### What the task asks
Reproduce precisely the lines of the listing below, starting with the line that contains "Datenschutz (951, 748)" and stopping after the line that contains "Offres spéciales (1174, 82)"; include nothing else.

### Input records
##############################

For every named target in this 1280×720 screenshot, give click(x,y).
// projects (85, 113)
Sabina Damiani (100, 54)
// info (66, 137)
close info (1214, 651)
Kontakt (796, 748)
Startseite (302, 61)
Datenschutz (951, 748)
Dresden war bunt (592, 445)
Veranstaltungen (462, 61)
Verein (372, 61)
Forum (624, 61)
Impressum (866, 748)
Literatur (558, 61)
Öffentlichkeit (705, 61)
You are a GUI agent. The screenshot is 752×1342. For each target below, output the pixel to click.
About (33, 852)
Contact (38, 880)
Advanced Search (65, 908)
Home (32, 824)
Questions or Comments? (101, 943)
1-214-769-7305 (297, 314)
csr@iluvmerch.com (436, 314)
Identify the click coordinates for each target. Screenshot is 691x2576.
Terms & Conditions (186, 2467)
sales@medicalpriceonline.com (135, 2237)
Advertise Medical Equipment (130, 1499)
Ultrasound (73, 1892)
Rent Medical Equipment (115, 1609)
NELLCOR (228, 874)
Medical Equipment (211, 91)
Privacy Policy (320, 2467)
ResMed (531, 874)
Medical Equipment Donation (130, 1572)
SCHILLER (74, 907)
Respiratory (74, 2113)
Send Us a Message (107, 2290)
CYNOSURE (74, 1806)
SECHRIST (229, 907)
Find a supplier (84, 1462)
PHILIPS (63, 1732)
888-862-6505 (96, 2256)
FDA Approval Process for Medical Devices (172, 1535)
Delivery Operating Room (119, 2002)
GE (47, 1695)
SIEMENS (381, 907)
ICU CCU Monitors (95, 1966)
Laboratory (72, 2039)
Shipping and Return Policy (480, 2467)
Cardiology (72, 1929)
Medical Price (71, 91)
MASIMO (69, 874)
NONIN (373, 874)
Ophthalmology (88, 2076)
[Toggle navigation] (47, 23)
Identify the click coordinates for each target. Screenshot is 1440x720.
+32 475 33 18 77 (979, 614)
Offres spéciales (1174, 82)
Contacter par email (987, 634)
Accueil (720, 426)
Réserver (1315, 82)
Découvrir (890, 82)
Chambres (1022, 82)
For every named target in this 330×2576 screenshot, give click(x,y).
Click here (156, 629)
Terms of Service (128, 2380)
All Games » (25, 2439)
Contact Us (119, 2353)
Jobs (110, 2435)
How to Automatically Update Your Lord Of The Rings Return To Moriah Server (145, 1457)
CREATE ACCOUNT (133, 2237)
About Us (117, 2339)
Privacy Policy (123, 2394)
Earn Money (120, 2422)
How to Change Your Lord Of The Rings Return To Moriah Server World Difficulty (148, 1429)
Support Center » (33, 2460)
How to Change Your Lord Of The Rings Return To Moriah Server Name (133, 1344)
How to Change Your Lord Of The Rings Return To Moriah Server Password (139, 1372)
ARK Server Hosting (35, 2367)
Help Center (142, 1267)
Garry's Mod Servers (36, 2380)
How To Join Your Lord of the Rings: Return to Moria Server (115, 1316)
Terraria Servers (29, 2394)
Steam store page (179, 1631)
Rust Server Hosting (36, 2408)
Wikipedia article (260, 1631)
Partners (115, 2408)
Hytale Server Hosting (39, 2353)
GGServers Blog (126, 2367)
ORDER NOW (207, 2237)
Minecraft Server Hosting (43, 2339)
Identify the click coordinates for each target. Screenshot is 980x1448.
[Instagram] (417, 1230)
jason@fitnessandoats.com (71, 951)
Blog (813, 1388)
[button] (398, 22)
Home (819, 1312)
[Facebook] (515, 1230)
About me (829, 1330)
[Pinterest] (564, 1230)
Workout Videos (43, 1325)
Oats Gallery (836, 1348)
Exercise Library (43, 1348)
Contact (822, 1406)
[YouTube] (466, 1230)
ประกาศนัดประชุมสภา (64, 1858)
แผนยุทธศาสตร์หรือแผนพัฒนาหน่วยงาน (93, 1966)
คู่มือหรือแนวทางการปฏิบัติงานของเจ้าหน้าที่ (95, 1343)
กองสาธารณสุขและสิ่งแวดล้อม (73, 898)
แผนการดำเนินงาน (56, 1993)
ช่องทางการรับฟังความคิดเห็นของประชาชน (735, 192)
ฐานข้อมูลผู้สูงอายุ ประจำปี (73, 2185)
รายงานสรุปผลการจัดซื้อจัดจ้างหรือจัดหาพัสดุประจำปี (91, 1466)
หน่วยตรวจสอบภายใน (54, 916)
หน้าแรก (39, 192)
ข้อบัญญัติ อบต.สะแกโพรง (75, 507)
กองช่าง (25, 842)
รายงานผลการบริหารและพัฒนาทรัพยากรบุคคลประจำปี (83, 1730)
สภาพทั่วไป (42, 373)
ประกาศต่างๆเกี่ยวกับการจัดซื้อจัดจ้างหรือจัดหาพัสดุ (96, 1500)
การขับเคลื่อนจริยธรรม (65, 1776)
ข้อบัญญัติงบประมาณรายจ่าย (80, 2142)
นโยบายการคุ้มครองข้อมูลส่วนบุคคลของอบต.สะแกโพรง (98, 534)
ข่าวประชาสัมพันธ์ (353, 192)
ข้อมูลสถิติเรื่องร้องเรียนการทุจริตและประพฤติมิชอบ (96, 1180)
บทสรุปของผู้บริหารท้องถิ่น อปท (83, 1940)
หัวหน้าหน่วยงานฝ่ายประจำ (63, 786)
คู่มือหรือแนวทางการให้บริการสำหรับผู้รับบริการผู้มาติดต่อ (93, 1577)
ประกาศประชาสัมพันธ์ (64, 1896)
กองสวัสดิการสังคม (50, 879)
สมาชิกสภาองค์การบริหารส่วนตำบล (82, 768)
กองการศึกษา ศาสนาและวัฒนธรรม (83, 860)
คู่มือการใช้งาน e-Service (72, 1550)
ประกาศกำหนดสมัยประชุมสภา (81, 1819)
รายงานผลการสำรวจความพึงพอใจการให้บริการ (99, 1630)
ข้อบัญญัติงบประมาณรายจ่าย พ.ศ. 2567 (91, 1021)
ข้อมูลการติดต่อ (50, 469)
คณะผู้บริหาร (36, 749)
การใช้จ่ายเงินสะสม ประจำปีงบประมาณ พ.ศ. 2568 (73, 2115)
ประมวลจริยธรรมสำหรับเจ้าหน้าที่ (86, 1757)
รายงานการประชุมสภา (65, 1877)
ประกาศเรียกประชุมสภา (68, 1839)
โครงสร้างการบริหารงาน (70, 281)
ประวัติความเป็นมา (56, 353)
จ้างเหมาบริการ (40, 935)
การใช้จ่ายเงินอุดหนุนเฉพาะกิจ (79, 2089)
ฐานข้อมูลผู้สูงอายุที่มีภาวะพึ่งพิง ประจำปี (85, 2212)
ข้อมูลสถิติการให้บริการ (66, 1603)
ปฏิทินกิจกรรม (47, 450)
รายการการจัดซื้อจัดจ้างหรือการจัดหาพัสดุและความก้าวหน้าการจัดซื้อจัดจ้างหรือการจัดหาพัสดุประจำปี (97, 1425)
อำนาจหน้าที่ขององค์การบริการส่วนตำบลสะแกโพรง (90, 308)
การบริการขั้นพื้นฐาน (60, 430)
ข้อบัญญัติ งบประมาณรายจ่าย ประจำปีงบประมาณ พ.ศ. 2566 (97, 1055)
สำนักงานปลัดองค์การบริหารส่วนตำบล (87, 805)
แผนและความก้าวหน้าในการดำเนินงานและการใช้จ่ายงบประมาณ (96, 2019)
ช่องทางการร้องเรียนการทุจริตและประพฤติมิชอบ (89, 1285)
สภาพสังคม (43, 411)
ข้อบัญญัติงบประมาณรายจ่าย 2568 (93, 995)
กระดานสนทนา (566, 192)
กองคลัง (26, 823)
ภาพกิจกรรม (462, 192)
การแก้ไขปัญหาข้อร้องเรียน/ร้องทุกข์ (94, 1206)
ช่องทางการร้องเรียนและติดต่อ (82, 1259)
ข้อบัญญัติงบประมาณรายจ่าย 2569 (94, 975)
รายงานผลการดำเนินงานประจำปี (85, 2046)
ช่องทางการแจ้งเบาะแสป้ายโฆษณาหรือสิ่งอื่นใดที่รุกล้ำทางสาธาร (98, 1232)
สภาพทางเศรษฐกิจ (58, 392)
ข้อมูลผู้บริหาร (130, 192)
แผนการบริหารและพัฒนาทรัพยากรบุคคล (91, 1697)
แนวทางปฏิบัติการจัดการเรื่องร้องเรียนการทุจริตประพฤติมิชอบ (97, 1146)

##############################

### Solution
Datenschutz (951, 748)
Dresden war bunt (592, 445)
Veranstaltungen (462, 61)
Verein (372, 61)
Forum (624, 61)
Impressum (866, 748)
Literatur (558, 61)
Öffentlichkeit (705, 61)
You are a GUI agent. The screenshot is 752×1342. For each target below, output the pixel to click.
About (33, 852)
Contact (38, 880)
Advanced Search (65, 908)
Home (32, 824)
Questions or Comments? (101, 943)
1-214-769-7305 (297, 314)
csr@iluvmerch.com (436, 314)
Identify the click coordinates for each target. Screenshot is 691x2576.
Terms & Conditions (186, 2467)
sales@medicalpriceonline.com (135, 2237)
Advertise Medical Equipment (130, 1499)
Ultrasound (73, 1892)
Rent Medical Equipment (115, 1609)
NELLCOR (228, 874)
Medical Equipment (211, 91)
Privacy Policy (320, 2467)
ResMed (531, 874)
Medical Equipment Donation (130, 1572)
SCHILLER (74, 907)
Respiratory (74, 2113)
Send Us a Message (107, 2290)
CYNOSURE (74, 1806)
SECHRIST (229, 907)
Find a supplier (84, 1462)
PHILIPS (63, 1732)
888-862-6505 (96, 2256)
FDA Approval Process for Medical Devices (172, 1535)
Delivery Operating Room (119, 2002)
GE (47, 1695)
SIEMENS (381, 907)
ICU CCU Monitors (95, 1966)
Laboratory (72, 2039)
Shipping and Return Policy (480, 2467)
Cardiology (72, 1929)
Medical Price (71, 91)
MASIMO (69, 874)
NONIN (373, 874)
Ophthalmology (88, 2076)
[Toggle navigation] (47, 23)
Identify the click coordinates for each target. Screenshot is 1440x720.
+32 475 33 18 77 (979, 614)
Offres spéciales (1174, 82)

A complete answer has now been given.